Maher al-Absi, a local activist who works with UNICEF, says he tried to bring desperately needed dialysis solution into the city but was promptly arrested by Houthi forces, who confiscated his supplies. “The Houthis are trying to put pressure on the resistance but they are punishing civilians,” he said.
In October, Doctors Without Borders said that despite weeks of negotiations with Houthi officials, stocks of essential medical supplies were stopped at Houthi checkpoints.
“It is very frustrating that, after weeks of negotiations, we have made no progress in convincing officials of the need to provide impartial medical assistance to the victims of the ongoing fighting within this enclave, despite the continued support we are providing to health facilities in Houthi-controlled areas,” Karline Kleijer, the group’s emergency manager for Yemen, said in a statement.

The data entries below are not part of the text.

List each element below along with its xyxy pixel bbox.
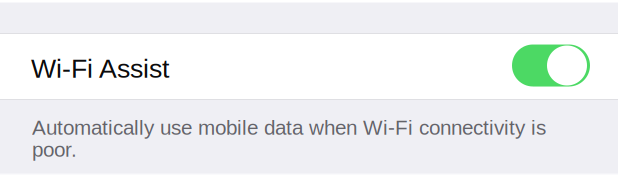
staticText: Automatically use mobile data when Wi-Fi… xyxy=(32,116,546,161)
button[interactable]: Wi-Fi Assist xyxy=(0,34,624,99)
staticText: Wi-Fi Assist xyxy=(31,54,169,83)
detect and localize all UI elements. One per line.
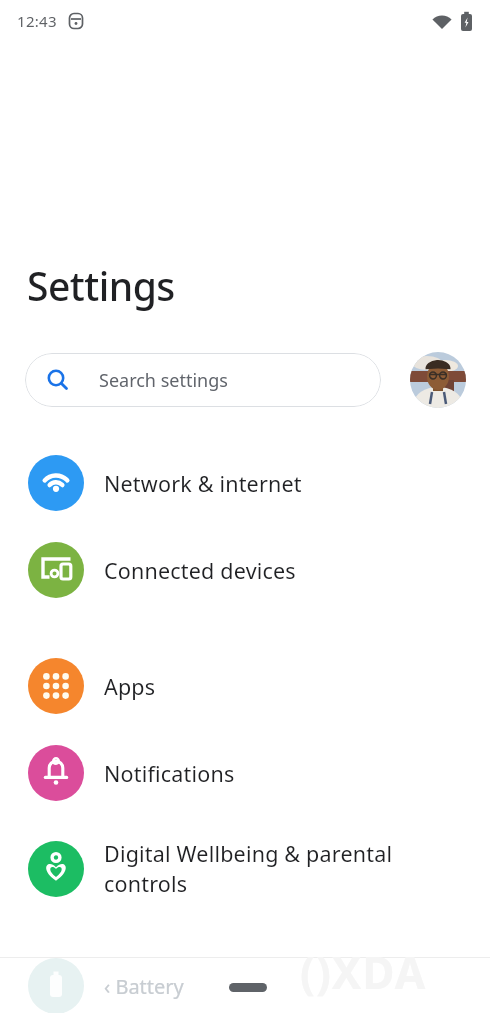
staticText: Connected devices	[104, 556, 296, 585]
button[interactable]: ‹ Battery	[0, 958, 490, 1013]
staticText: ‹ Battery	[104, 973, 184, 1000]
staticText: Digital Wellbeing & parental controls	[104, 839, 393, 898]
staticText: Notifications	[104, 759, 235, 788]
button[interactable]: Apps	[0, 658, 490, 714]
staticText: Settings	[27, 259, 175, 312]
button[interactable]	[410, 352, 466, 408]
staticText: Apps	[104, 672, 156, 701]
button[interactable]: Notifications	[0, 745, 490, 801]
button[interactable]: Digital Wellbeing & parental controls	[0, 839, 490, 898]
button[interactable]	[229, 983, 267, 992]
staticText: ()XDA	[300, 942, 427, 1002]
staticText: Search settings	[99, 368, 228, 393]
button[interactable]: Network & internet	[0, 455, 490, 511]
button[interactable]: Search settings	[25, 353, 381, 407]
staticText: Network & internet	[104, 469, 302, 498]
staticText: 12:43	[17, 11, 57, 31]
button[interactable]: Connected devices	[0, 542, 490, 598]
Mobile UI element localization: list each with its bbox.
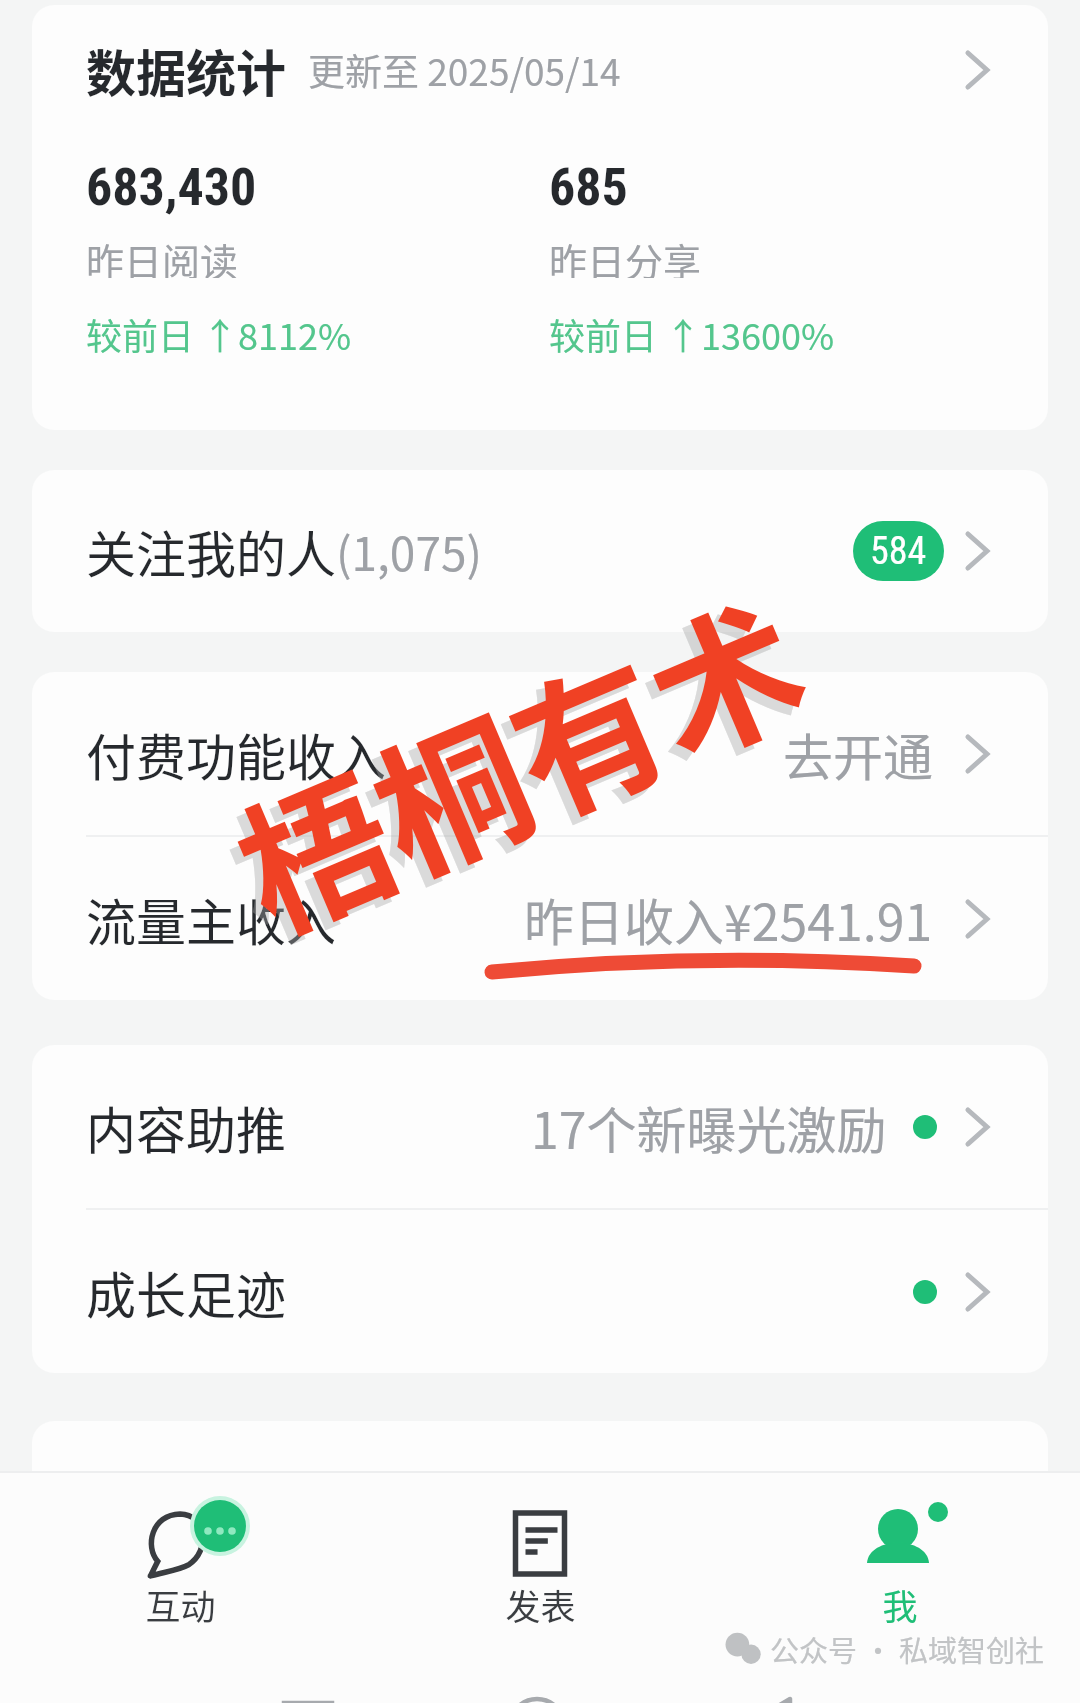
button[interactable]: 内容助推	[32, 1045, 1048, 1208]
staticText: 公众号 · 私域智创社	[770, 1628, 1044, 1670]
button[interactable]: 我	[720, 1473, 1080, 1651]
staticText: 较前日 ↑13600%	[549, 308, 835, 360]
staticText: 584	[870, 529, 927, 574]
staticText: 梧桐有术	[196, 553, 824, 981]
staticText: 685	[549, 157, 628, 218]
staticText: 发表	[505, 1579, 576, 1625]
button[interactable]: 成长足迹	[32, 1210, 1048, 1373]
button[interactable]: 关注我的人	[32, 470, 1048, 632]
staticText: 付费功能收入	[86, 718, 386, 790]
staticText: 较前日 ↑8112%	[86, 308, 352, 360]
button[interactable]: 互动	[0, 1473, 360, 1651]
staticText: 683,430	[86, 157, 257, 218]
button[interactable]: 数据统计	[32, 5, 1048, 430]
staticText: 我	[882, 1579, 918, 1625]
staticText: 昨日收入¥2541.91	[524, 883, 933, 955]
button[interactable]: 发表	[360, 1473, 720, 1651]
staticText: (1,075)	[336, 518, 483, 585]
staticText: 昨日阅读	[86, 232, 239, 278]
button[interactable]: 流量主收入	[32, 837, 1048, 1000]
staticText: 成长足迹	[86, 1256, 286, 1328]
staticText: 17个新曝光激励	[531, 1091, 887, 1163]
staticText: 数据统计	[86, 34, 286, 106]
staticText: 内容助推	[86, 1091, 286, 1163]
staticText: 昨日分享	[549, 232, 702, 278]
button[interactable]: 付费功能收入	[32, 672, 1048, 835]
staticText: 互动	[145, 1579, 216, 1625]
staticText: 流量主收入	[86, 883, 336, 955]
staticText: 去开通	[783, 718, 933, 790]
staticText: 更新至 2025/05/14	[308, 43, 621, 97]
staticText: 关注我的人	[86, 515, 336, 587]
staticText: 梧桐有术	[204, 545, 832, 973]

Saudi officials often point to the siege of Taiz as evidence of rights violations committed by the Houthis. Yet instead of trying to send in humanitarian aid, coalition warplanes have repeatedly dropped weapons to the local militias fighting the Houthis.
“Both sides are using aid as a weapon and they’re using the suffering of the Yemeni people as a political tool,” said Baron, the analyst from the European Council on Foreign Relations. “Until now no side in the conflict has showed any willingness to take firm action to alleviate the suffering of the Yemeni people.”
As the conflict grinds on into its nine month, the level of suffering in Yemen has garnered relatively little attention in the international press.
“It’s important that Yemen is being reported widely in the media so people are conscious of what is happening here,” Jensen, the head of OCHA, said. “The situation is very, very dire and the only solution to end the suffering is peace. We are trying to press all parties to the conflict to go to the negotiating tables in good faith and find a solution for the sake of the people of Yemen.”